I have had no shortage of people asking me why I want to move to New York City. When people ask me where I'm going and my response is New York City, I often get a wide-eyed look and a "Why would you want to go there?" I wonder if they're picturing this naive, half-Filipina, half-White, military brat turned Southern Bell (without the accent) wearing an "I (heart) NY" T-shirt and a foam Statue of Liberty crown waving an American flag and looking up in awe at the Empire State Building ... which actually might have been me about 10 years ago.
It all started about a year and a half ago when I was on I-40W somewhere between Raleigh and Greensboro in a white NC State vehicle headed back to Cullowhee from a college fair I had attended for work (Job #1 at the university). At that time, I was a member of the single-employment-and-always-broke population. Long drives and plane rides to and from college recruitment trips always prompted random thoughts and (I'd like to think profound) ponderings about life, love and blah - well, more random thoughts for me than on a usual day.
So there I was on I-40W, wind in my face (well, the breeze from the AC), random thoughts abound, and for whatever random-Katie-moment reason, I pictured myself in my mid- to late- thirties vacuuming a living room floor in flip flops with a baby on my hip. And I realized at that exact moment that if I continued working in Cullowhee, that is all that would be next for me. And it's not that I don't want that. I do want the vacuum and the flip flops and the baby, but I knew that I needed something to happen to me between now and then. And in one of the deepest moments of self-reflection in my entire life, I realized that I owed it to my college sweetheart, who had passed away two years prior, to get out of this small town where we had shared so many years and move forward with all the things I had wanted for myself.
So driving along I-40W, the breeze of the AC in my face, somewhere between Greensboro and Asheville, I began thinking about how I was 25 years old and still talking about living in New York City one day, and I had been talking about it for almost a decade. I decided to stop talking and I started walking. One day was going to be now ... or sooner to now than later ... In fact, I set a goal: I was not going to start 2007 in North Carolina. That would give me a year and a half to plan, save money, tie up lose ends in the South and go. No excuses.
I got home, turned in my state vehicle at the Motor Pool lot on campus, hopped in my Honda, drove home and started assessing my financial situation. Mediocre salary. Diminutive savings account. No college debt, but some credit card bills. And I said to myself, "Self, I'm going to need a second job."

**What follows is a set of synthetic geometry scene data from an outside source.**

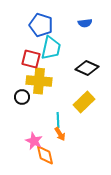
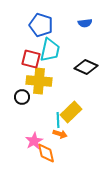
cyan trapezoid: moved 1 px left, 2 px down
black diamond: moved 1 px left, 1 px up
yellow rectangle: moved 13 px left, 10 px down
orange arrow: rotated 40 degrees counterclockwise
pink star: rotated 18 degrees clockwise
orange diamond: moved 1 px right, 2 px up
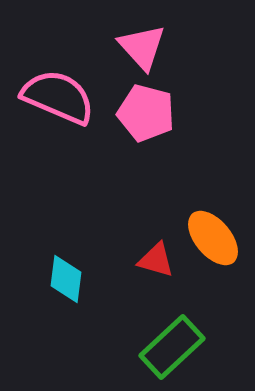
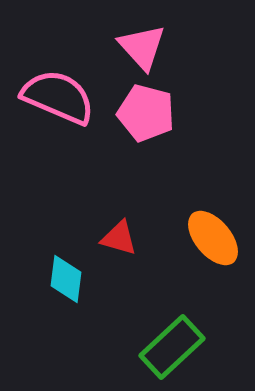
red triangle: moved 37 px left, 22 px up
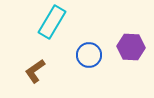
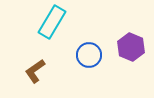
purple hexagon: rotated 20 degrees clockwise
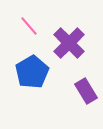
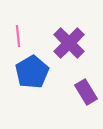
pink line: moved 11 px left, 10 px down; rotated 35 degrees clockwise
purple rectangle: moved 1 px down
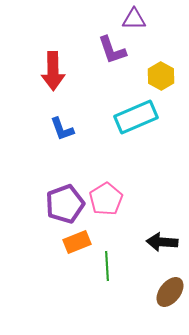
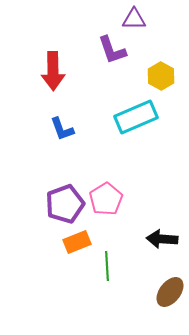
black arrow: moved 3 px up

While I wouldn't consider Western North Carolina to be Pobunk, No Where - it's not exactly overflowing with job opportunities. I considered my options: Super Wal-mart (where I could see everyone in town at least once - maybe twice - a day), a Sonic Drive Thru (I don't roller skate very well), a gas station or tanning salon attendant (I could catch up on some reading), waitressing (I did that all the way through college and preferred to leave it as a last resort). Then a colleague at the university reminded me of the casino about 30 miles down the road.
"You could make a lot of money as a beverage server on the weekends," she said, "How hard could that be?" Pretty hard, it turns out. In a constricting bustier that disrupts your normal breathing pattern, a tray loaded with 20 pounds of drinks, the patent leather pumps (no seams allowed) that cause blisters and cramped feet, and the wrist guards that help, but do not prevent, the beginning stages of carpal tunnel syndrome - it's even harder than waitressing.
After working my second weekend, I got home around 3am, got in the bed without washing off my make-up and cried myself to sleep. It was more of a frustrated, exhausted cry than a sadness cry ... and the only thing that came of it was the need to wash the mascara stains out of my pillow cases the next day. With a mentally exhausting job like the one I have at the university and an emotionally and physically exhausting job like beverage serving, I commenced to feeling sorry for myself for a few days.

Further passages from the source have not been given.